Shalkar (Шалқар; Шалкар) is a lake in Aiyrtau District, North Kazakhstan Region, Kazakhstan.

Aiyrtau village lies a little to the south of the southwestern tip of the lake and Shalkar village to the southeast of the eastern tip. There are resorts by the lakeshore. Lake Shalkar is part of the Kokshetau National Park, a protected area.

==Geography==
Shalkar lies in the western sector of the Kokshetau Lakes. It is an elongated lake stretching in an ENE-WSW direction with a cove at the eastern end. The entrance of the cove is 164 m wide. The southern shore is steep, with up to 8 m high cliffs, while the remaining lakeshore is gently sloping. The bottom of lake Shalkar is flat, with sandy and rocky areas. There are three islets near the eastern shore of the lake. The water is slightly brackish. Lake Imantau is located 15 km to the southwest, Zhamantuz lies 20 km to the west, Saumalkol 10 km to the northwest and Ulken Koskol 15 km to the north.

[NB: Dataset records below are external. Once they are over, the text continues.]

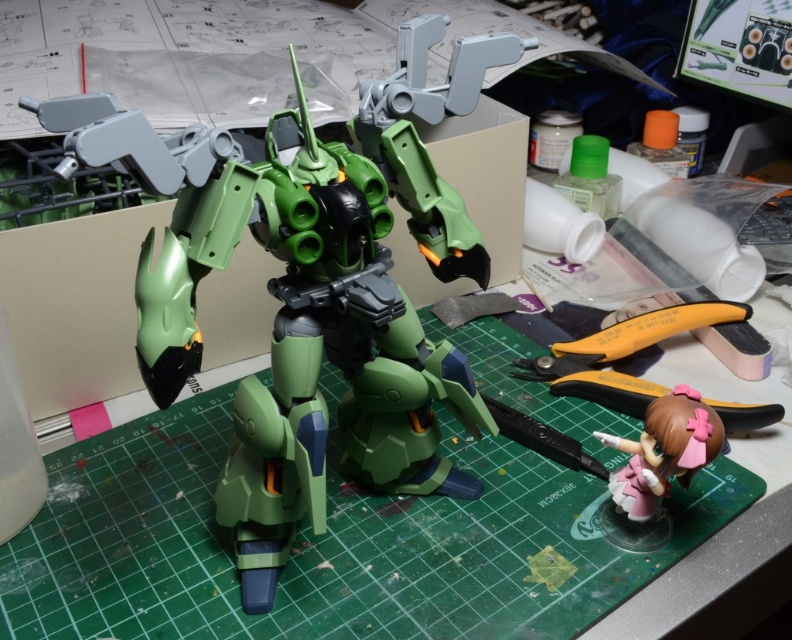 You are a modeler working on the mecha. You need to reach for the pink glossy figurine at lower right and the black plastic pliers at lower right. Which one is closer to your hand if your hand is currently positioned at the center of the green cutting mat?

The pink glossy figurine at lower right is 5.14 inches away from the black plastic pliers at lower right. Since both are at the lower right, the distance between them is 5.14 inches, but without knowing their exact positions relative to the center, we cannot determine which is closer to your hand. Please provide more information about their positions relative to the center.

You are a model builder who needs to place the pink glossy figurine at lower right on top of the green plastic robot at center. Given that the robot has a flat surface on its chest, will the figurine fit without falling off?

The distance between the green plastic robot at center and the pink glossy figurine at lower right is 32.24 centimeters. Since the figurine is placed on the robot, the distance is irrelevant as it will be secured on the chest surface.

What object is located at the coordinates point (315, 324)?

The green plastic robot at center is located at point (315, 324). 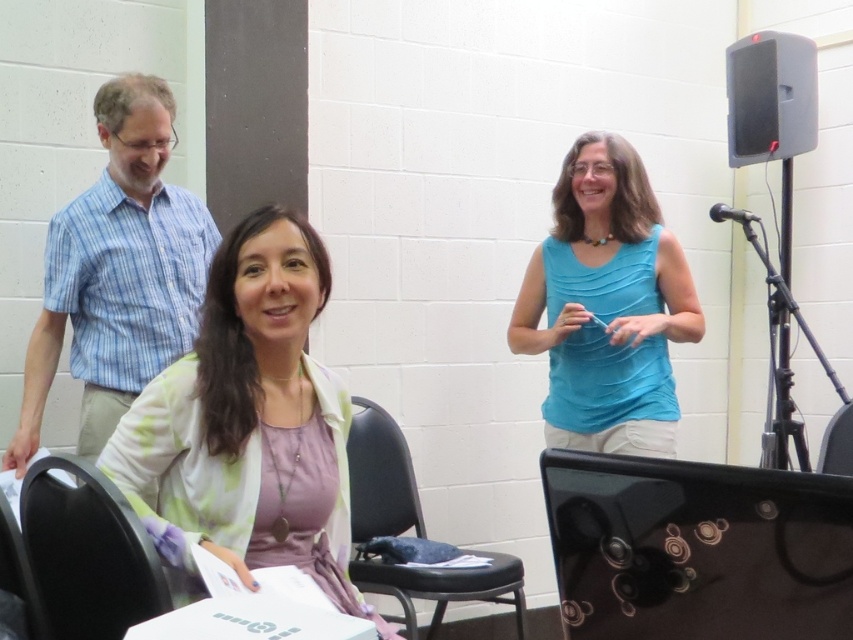 Between black glossy laptop at lower right and black fabric chair at lower center, which one is positioned higher?

Positioned higher is black glossy laptop at lower right.

Who is more forward, (583, 529) or (476, 573)?

Positioned in front is point (583, 529).

You are a GUI agent. You are given a task and a screenshot of the screen. Output one action in this format:
    pyautogui.click(x=<x>, y=<y>)
    Task: Click on the black glossy laptop at lower right
    The width and height of the screenshot is (853, 640).
    Given the screenshot: What is the action you would take?
    pyautogui.click(x=697, y=548)

Does black glossy laptop at lower right have a smaller size compared to black plastic chair at lower right?

No, black glossy laptop at lower right is not smaller than black plastic chair at lower right.

Who is more distant from viewer, [811,586] or [825,460]?

Point [825,460]

Which is in front, point (672, 598) or point (850, 458)?

Point (672, 598) is more forward.

The image size is (853, 640). What are the coordinates of `black glossy laptop at lower right` in the screenshot? It's located at (697, 548).

Does pastel floral cardigan at center lie in front of blue plaid shirt at upper left?

Yes.

Between pastel floral cardigan at center and blue plaid shirt at upper left, which one has more height?

With more height is blue plaid shirt at upper left.

Image resolution: width=853 pixels, height=640 pixels. In order to click on pastel floral cardigan at center in this screenshot , I will do `click(248, 422)`.

The width and height of the screenshot is (853, 640). In order to click on pastel floral cardigan at center in this screenshot , I will do `click(248, 422)`. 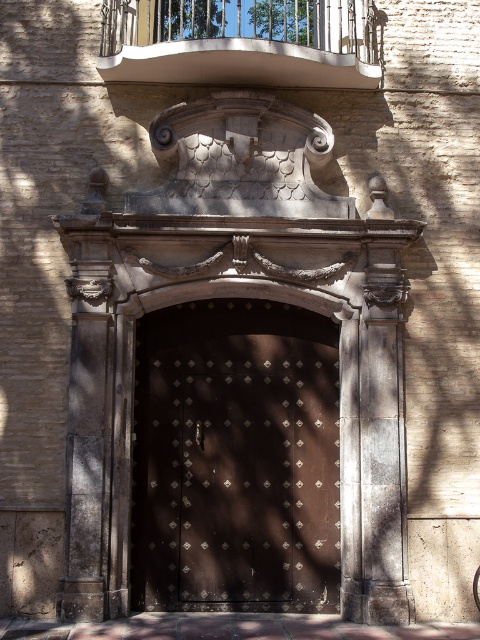 You are a painter hired to paint the dark brown metal door at center and the white metal balcony at upper center. You have a ladder that can reach up to 3 meters. The balcony is 2.5 meters above the ground. Can you safely paint both objects without needing a taller ladder?

The white metal balcony at upper center is 2.5 meters above the ground, which is within the ladder height limit of 3 meters. Since the dark brown metal door at center is smaller than the white metal balcony at upper center, it is likely positioned lower than the balcony. Therefore, the painter can safely paint both objects without needing a taller ladder.

Based on the photo, you are standing in front of the building and want to enter through the dark brown metal door at center. There is a white metal balcony at upper center above the door. Which object is closer to you as you face the building?

The dark brown metal door at center is closer to you than the white metal balcony at upper center because it is positioned further to the viewer.

You are an architect assessing the building facade. The dark brown metal door at center and the white metal balcony at upper center are both key elements. Based on their sizes, which one do you think occupies a larger vertical space on the facade?

The dark brown metal door at center is much taller than the white metal balcony at upper center, so it occupies a larger vertical space on the facade. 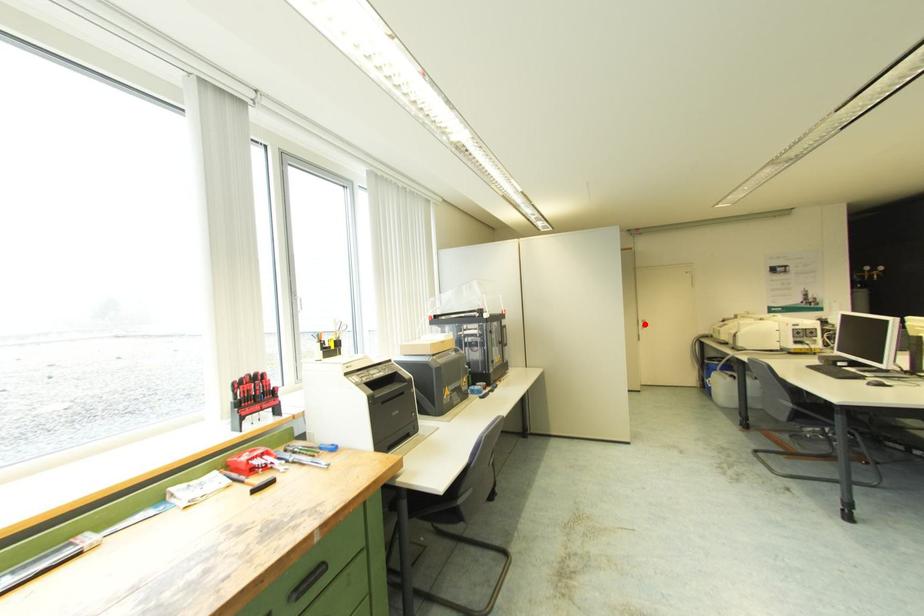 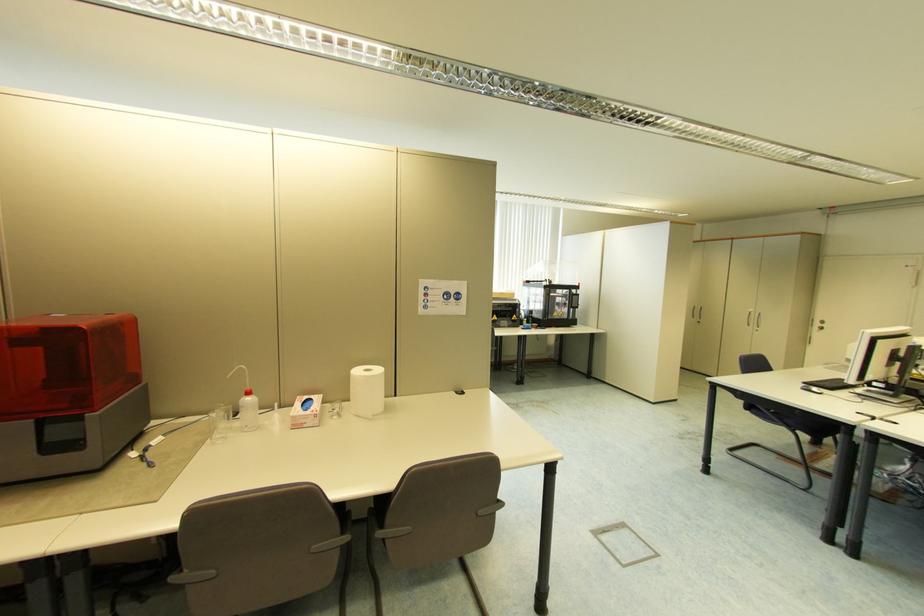 Find the pixel in the second image that matches the highlighted location in the first image.

(821, 325) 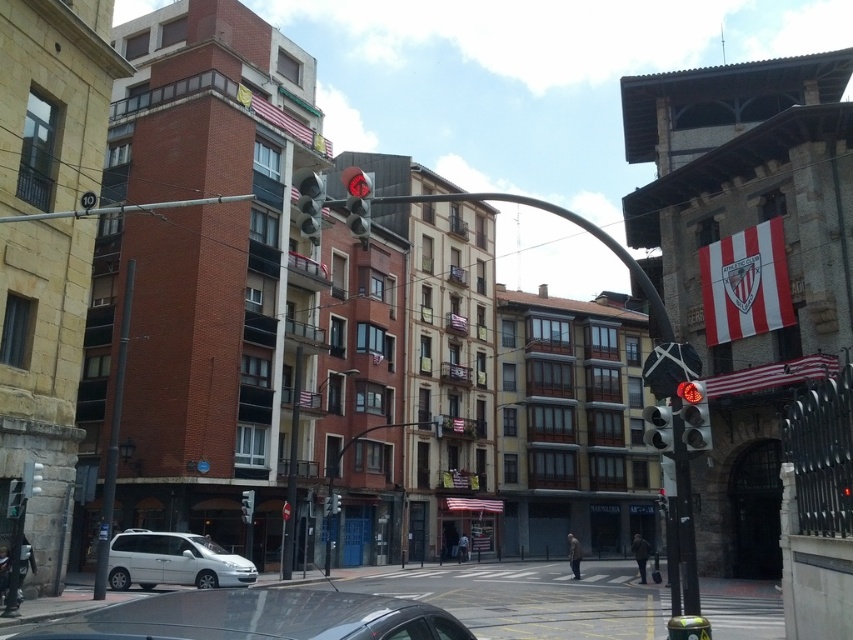 You are standing at the intersection and want to reach a specific point marked at coordinates point [146,557]. Given that your walking speed is 1.5 meters per second, how many seconds will it take you to reach that point?

The distance of point [146,557] from viewer is 44.30 meters. At a walking speed of 1.5 meters per second, it will take approximately 29.53 seconds to reach the point.

Looking at this image, you are a city planner reviewing this street layout. The smooth metal pole at left and the matte glass traffic light at center are both in your field of view. Which object is taller?

The smooth metal pole at left is much taller than the matte glass traffic light at center according to the description. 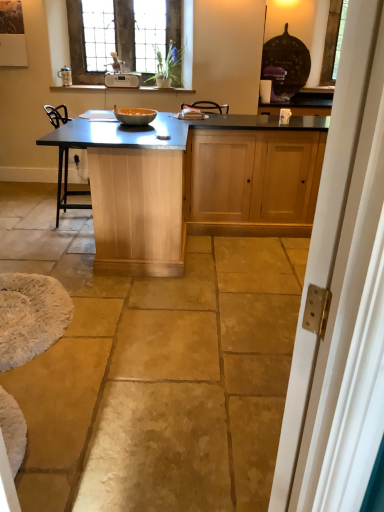 Question: Is white fluffy rug at lower left not near matte orange bowl at center?

Choices:
 (A) yes
 (B) no

Answer: (A)

Question: Is white fluffy rug at lower left bigger than matte orange bowl at center?

Choices:
 (A) yes
 (B) no

Answer: (A)

Question: Is the position of white fluffy rug at lower left less distant than that of matte orange bowl at center?

Choices:
 (A) yes
 (B) no

Answer: (A)

Question: From the image's perspective, would you say white fluffy rug at lower left is positioned over matte orange bowl at center?

Choices:
 (A) yes
 (B) no

Answer: (B)

Question: Can you confirm if white fluffy rug at lower left is taller than matte orange bowl at center?

Choices:
 (A) no
 (B) yes

Answer: (B)

Question: From a real-world perspective, is white fluffy rug at lower left positioned above or below white wood screen door at right?

Choices:
 (A) below
 (B) above

Answer: (A)

Question: Considering the relative positions of white fluffy rug at lower left and white wood screen door at right in the image provided, is white fluffy rug at lower left to the left or to the right of white wood screen door at right?

Choices:
 (A) left
 (B) right

Answer: (A)

Question: Is white fluffy rug at lower left inside the boundaries of white wood screen door at right, or outside?

Choices:
 (A) outside
 (B) inside

Answer: (A)

Question: Considering the positions of point (3, 281) and point (301, 300), is point (3, 281) closer or farther from the camera than point (301, 300)?

Choices:
 (A) closer
 (B) farther

Answer: (B)

Question: From a real-world perspective, relative to matte wood table at center, is matte orange bowl at center vertically above or below?

Choices:
 (A) below
 (B) above

Answer: (B)

Question: Would you say matte orange bowl at center is inside or outside matte wood table at center?

Choices:
 (A) inside
 (B) outside

Answer: (B)

Question: Is matte orange bowl at center wider or thinner than matte wood table at center?

Choices:
 (A) thin
 (B) wide

Answer: (A)

Question: Does point (150, 120) appear closer or farther from the camera than point (170, 161)?

Choices:
 (A) farther
 (B) closer

Answer: (A)

Question: In the image, is stained glass window at upper center positioned in front of or behind white plastic toaster at upper center?

Choices:
 (A) front
 (B) behind

Answer: (A)

Question: From the image's perspective, is stained glass window at upper center above or below white plastic toaster at upper center?

Choices:
 (A) below
 (B) above

Answer: (B) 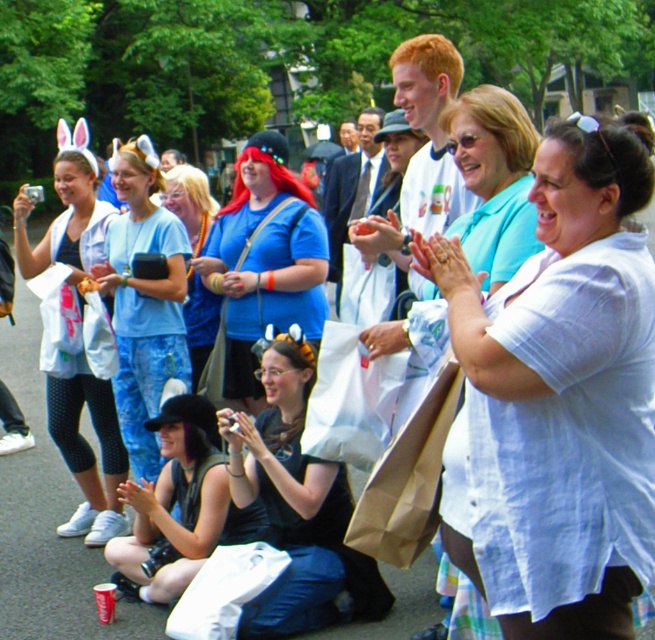 You are a photographer at the event and want to capture a clear shot of both the white cotton shirt at center and the matte white jacket at center. Which clothing item should you focus on first if you want to ensure it appears larger in the photo?

The white cotton shirt at center might be wider than matte white jacket at center, so focusing on the white cotton shirt at center first would ensure it appears larger in the photo.

You are attending an outdoor event and notice two white garments at the center of the scene. Which one is taller, the white cotton shirt at center or the matte white jacket at center?

The white cotton shirt at center is taller than the matte white jacket at center according to the description. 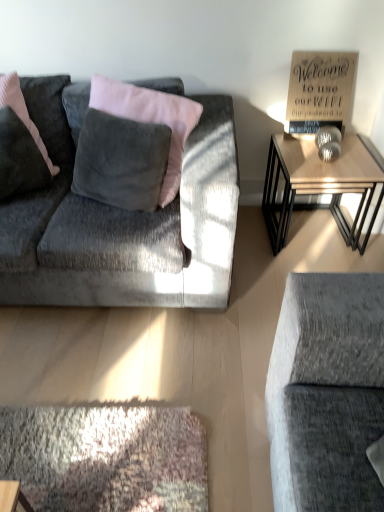 Question: Is wooden sign at upper right positioned before velvet gray couch at left?

Choices:
 (A) no
 (B) yes

Answer: (A)

Question: From the image's perspective, is wooden sign at upper right located above velvet gray couch at left?

Choices:
 (A) no
 (B) yes

Answer: (B)

Question: Is wooden sign at upper right positioned beyond the bounds of velvet gray couch at left?

Choices:
 (A) no
 (B) yes

Answer: (B)

Question: Is wooden sign at upper right wider than velvet gray couch at left?

Choices:
 (A) no
 (B) yes

Answer: (A)

Question: Is wooden sign at upper right to the right of velvet gray couch at left from the viewer's perspective?

Choices:
 (A) no
 (B) yes

Answer: (B)

Question: Is wooden sign at upper right facing towards velvet gray couch at left?

Choices:
 (A) yes
 (B) no

Answer: (B)

Question: Considering the relative positions of wooden table at right and velvet dark gray pillow at left in the image provided, is wooden table at right behind velvet dark gray pillow at left?

Choices:
 (A) no
 (B) yes

Answer: (B)

Question: Does wooden table at right have a lesser height compared to velvet dark gray pillow at left?

Choices:
 (A) no
 (B) yes

Answer: (B)

Question: Is the position of wooden table at right less distant than that of velvet dark gray pillow at left?

Choices:
 (A) yes
 (B) no

Answer: (B)

Question: Can you confirm if wooden table at right is smaller than velvet dark gray pillow at left?

Choices:
 (A) no
 (B) yes

Answer: (A)

Question: Is wooden table at right aimed at velvet dark gray pillow at left?

Choices:
 (A) no
 (B) yes

Answer: (A)

Question: Can you confirm if wooden table at right is positioned to the left of velvet dark gray pillow at left?

Choices:
 (A) yes
 (B) no

Answer: (B)

Question: From the image's perspective, is wooden sign at upper right under velvet dark gray pillow at left?

Choices:
 (A) yes
 (B) no

Answer: (B) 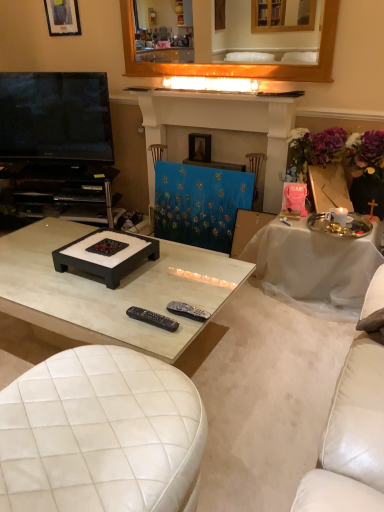 At what (x,y) coordinates should I click in order to perform the action: click on vacant area on top of white leather ottoman at lower left (from a real-world perspective). Please return your answer as a coordinate pair (x, y). This screenshot has width=384, height=512. Looking at the image, I should click on (88, 414). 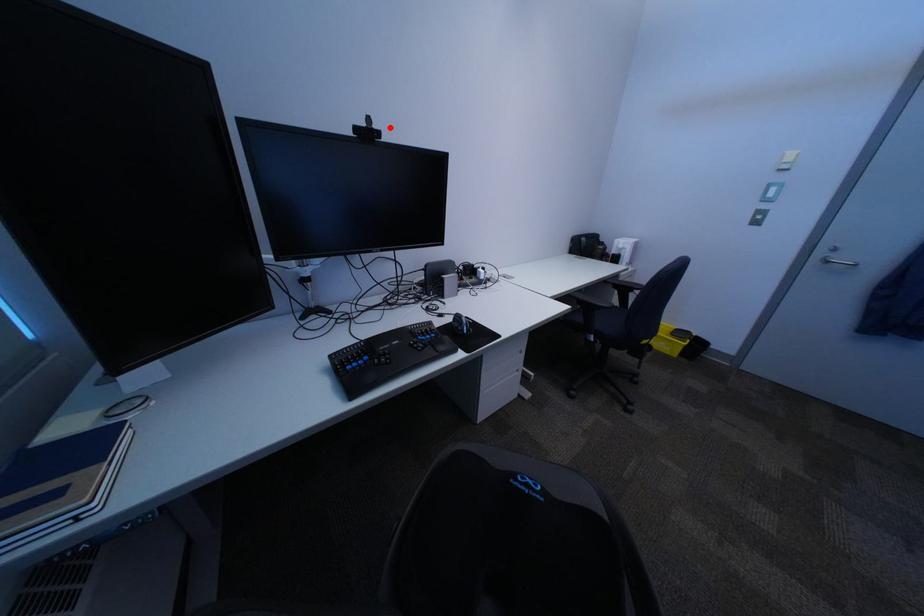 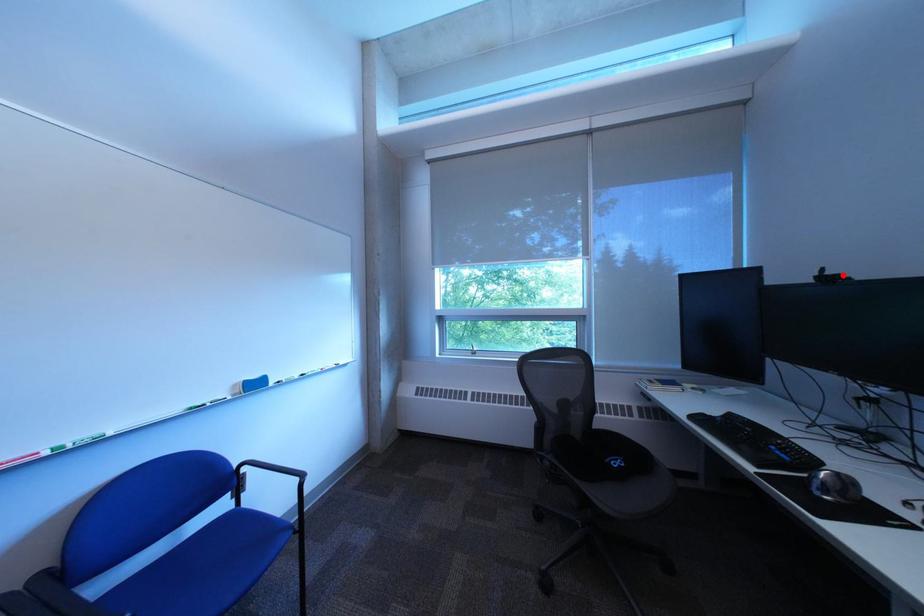 I am providing you with two images of the same scene from different viewpoints. A red point is marked on the first image and another point is marked on the second image. Does the point marked in image1 correspond to the same location as the one in image2?

Yes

The Koi-Bagir river flows into the lake during the spring floods from the northwestern side. The outflow of Shalkar is the river Tyun-Tyugur, flowing southwards from the southwestern end.

==Flora and fauna==
There are forests close to the southern shore of the lake, with birch, aspen and sea buckthorn, among other trees and shrubs.
From the fish species living in the lake, the perch is autochthonous. The least cisco, peled, carp, Prussian carp and crucian carp found in Shalkar have been introduced.